Fukuyama ist kein Jude

Geschrieben von die_hard am 14.07.2017 17:41:47:


99 oder mehr % wollen, können oder dürfen es nicht kapieren, wer der wahre Menschenfeind und Zerstörer aller Völker ist, gerade holt er
zum letzten Vernichtungsschlag gegen die Weißen aus, dann hat er sein Ziel erreicht und der jüdische Weltkaiser kann den Weltenthron besteigen.
Wehe, wehe, wenn ich auf das Ende sehe.


in seinem Buch Scheitert Amerika hat er sich auch von den Neocons losgesagt. Zudem hat er eine kritische Haltung gegenüber dem Posthumanismus

Er war ein Schüler von Allan Bloom

Zu Bloom (aus Wikipedia)

Sein (Blooms) Hauptwerk The Closing of the American Mind ist ein massiver Angriff auf die zeitgenössische Universität, die ihre Studenten im Stich lasse. Auch die Analytische Philosophie wird von Bloom missbilligt: Professoren dieser Schulen wollten und konnten einfach nicht über irgendetwas von Bedeutung sprechen, und auch ihr persönliches Beispiel stellte für die Studenten keine philosophische Lebensweise dar. Ein großer Teil von Blooms Kritik richtet sich gegen die Abwertung des westlichen Literaturkanons (Great Books of Western Thought) als Quelle der Weisheit.

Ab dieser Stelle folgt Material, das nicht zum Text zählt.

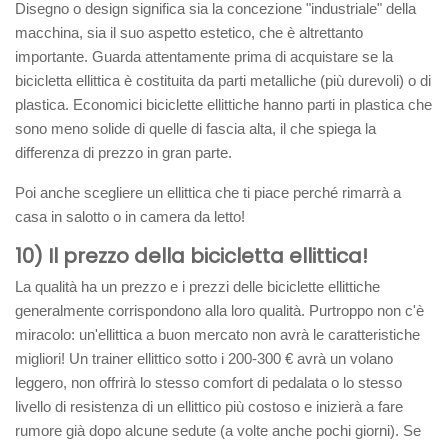
Disegno o design significa sia la concezione "industriale" della
macchina, sia il suo aspetto estetico, che è altrettanto
importante. Guarda attentamente prima di acquistare se la
bicicletta ellittica è costituita da parti metalliche (più durevoli) o di
plastica. Economici biciclette ellittiche hanno parti in plastica che
sono meno solide di quelle di fascia alta, il che spiega la
differenza di prezzo in gran parte.
Poi anche scegliere un ellittica che ti piace perché rimarrà a
casa in salotto o in camera da letto!
10) Il prezzo della bicicletta ellittica!
La qualità ha un prezzo e i prezzi delle biciclette ellittiche
generalmente corrispondono alla loro qualità. Purtroppo non c'è
miracolo: un'ellittica a buon mercato non avrà le caratteristiche
migliori! Un trainer ellittico sotto i 200-300 € avrà un volano
leggero, non offrirà lo stesso comfort di pedalata o lo stesso
livello di resistenza di un ellittico più costoso e inizierà a fare
rumore già dopo alcune sedute (a volte anche pochi giorni). Se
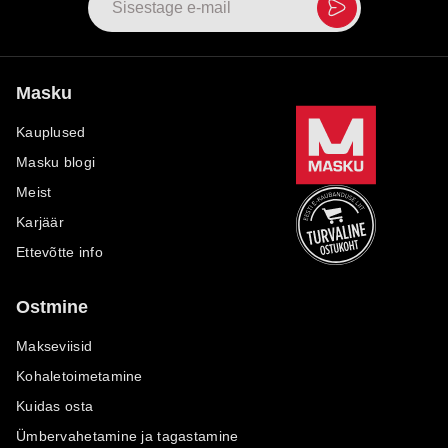
Masku
Kauplused
Masku blogi
Meist
Karjäär
Ettevõtte info
Ostmine
Makseviisid
Kohaletoimetamine
Kuidas osta
Ümbervahetamine ja tagastamine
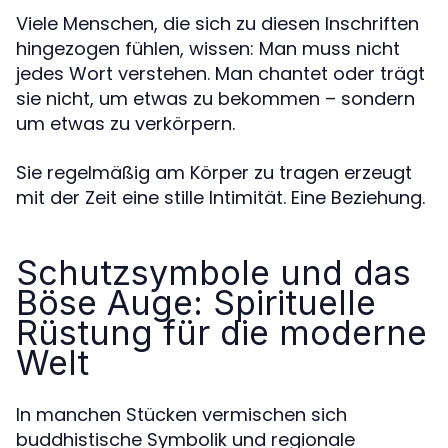
Viele Menschen, die sich zu diesen Inschriften
hingezogen fühlen, wissen: Man muss nicht
jedes Wort verstehen. Man chantet oder trägt
sie nicht, um etwas zu bekommen – sondern
um etwas zu verkörpern.
Sie regelmäßig am Körper zu tragen erzeugt
mit der Zeit eine stille Intimität. Eine Beziehung.
Schutzsymbole und das
Böse Auge: Spirituelle
Rüstung für die moderne
Welt
In manchen Stücken vermischen sich
buddhistische Symbolik und regionale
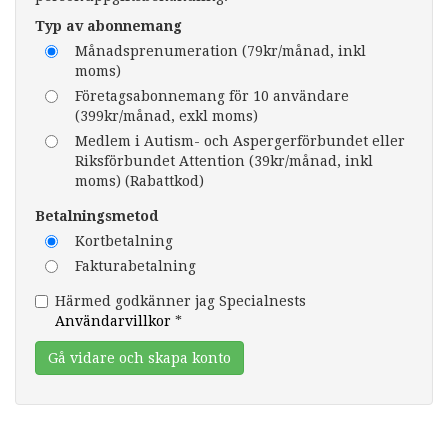
Typ av abonnemang
Månadsprenumeration (79kr/månad, inkl
moms)
Företagsabonnemang för 10 användare
(399kr/månad, exkl moms)
Medlem i Autism- och Aspergerförbundet eller
Riksförbundet Attention (39kr/månad, inkl
moms) (Rabattkod)
Betalningsmetod
Kortbetalning
Fakturabetalning
Härmed godkänner jag Specialnests
Användarvillkor
*
Gå vidare och skapa konto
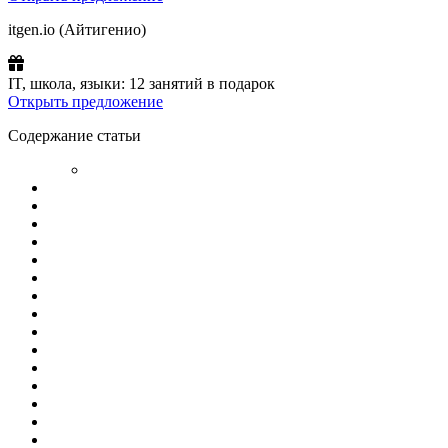
itgen.io (Айтигенио)
IT, школа, языки: 12 занятий в подарок
Открыть предложение
Содержание статьи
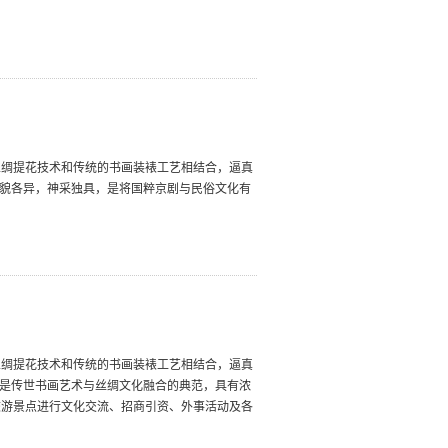
丝绸提花技术和传统的书画装裱工艺相结合，逼真
状貌各异，神采独具，是将国粹京剧与民俗文化有
丝绸提花技术和传统的书画装裱工艺相结合，逼真
，是传世书画艺术与丝绸文化融合的典范，具有浓
旅游景点进行文化交流、招商引资、外事活动及各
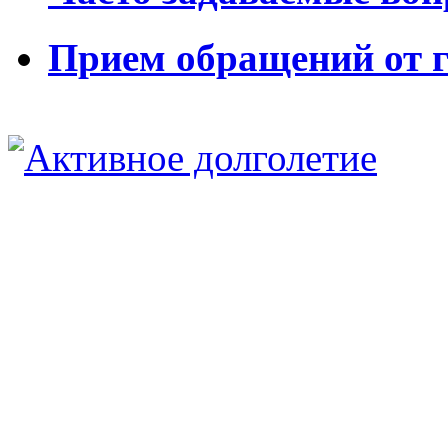
Прием обращений от 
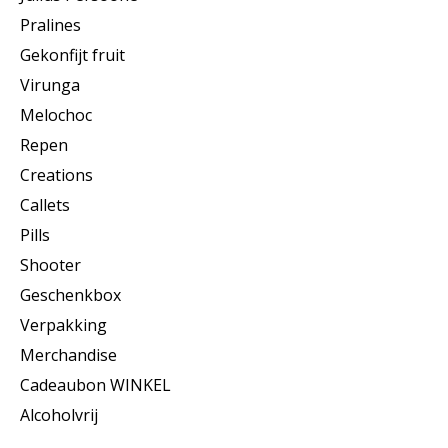
Pralines
Gekonfijt fruit
Virunga
Melochoc
Repen
Creations
Callets
Pills
Shooter
Geschenkbox
Verpakking
Merchandise
Cadeaubon WINKEL
Alcoholvrij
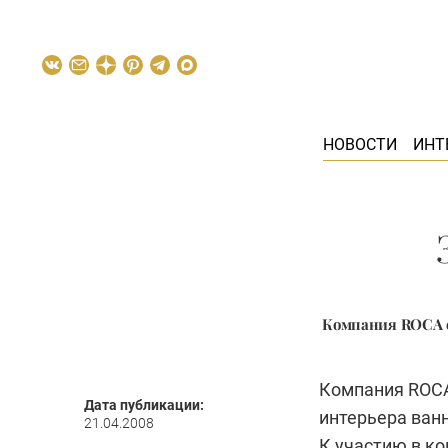
НОВОСТИ
ИНТ
Компания ROCA о
Компания
ROC
Дата публикации:
интерьера ван
21.04.2008
К участию в к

Blooms Kritik geht jedoch über den universitären Raum hinaus und behandelt auch die allgemeine Krise der US-amerikanischen Gesellschaft. In The Closing of the American Mind zieht er Parallelen zwischen der historischen Entwicklung der Vereinigten Staaten und der Weimarer Republik. Die moderne liberale Philosophie, verehrt im aufklärerischen Gedanken von John Locke, dass eine gerechte Gesellschaft im Sinne Platons allein auf Eigennutz aufgebaut sein könne, gepaart mit dem Auftreten des Relativismus im US-amerikanischen Denken, habe zu dieser Krise geführt. Aus Sicht Blooms entstand dadurch eine seelische Leere bei den US-Amerikanern, die durch „demagogische Radikale“, wie zum Beispiel die Studentenführer der 1960er Jahre, besetzt werden konnte. Dies entspreche der Leere, die in der Weimarer Republik geherrscht habe, die von nationalsozialistischen Aktivisten wie der SA besetzt wurde. Dies sei deshalb möglich gewesen, weil an die Stelle einer aufklärerischen Philosophie der reinen Gedankenfreiheit eine Pseudo-Philosophie bzw. Ideologie getreten sei. So habe heute der Relativismus als Merkmal der liberalen Philosophie die Platonisch-Sokratische Lehre unterminiert – dadurch sei der westliche Literaturkanon zu weitschweifigem Gerede von toten weißen Männern verkommen, anstatt als leuchtende Quelle, die zu den höchsten Errungenschaften führe, zu gelten.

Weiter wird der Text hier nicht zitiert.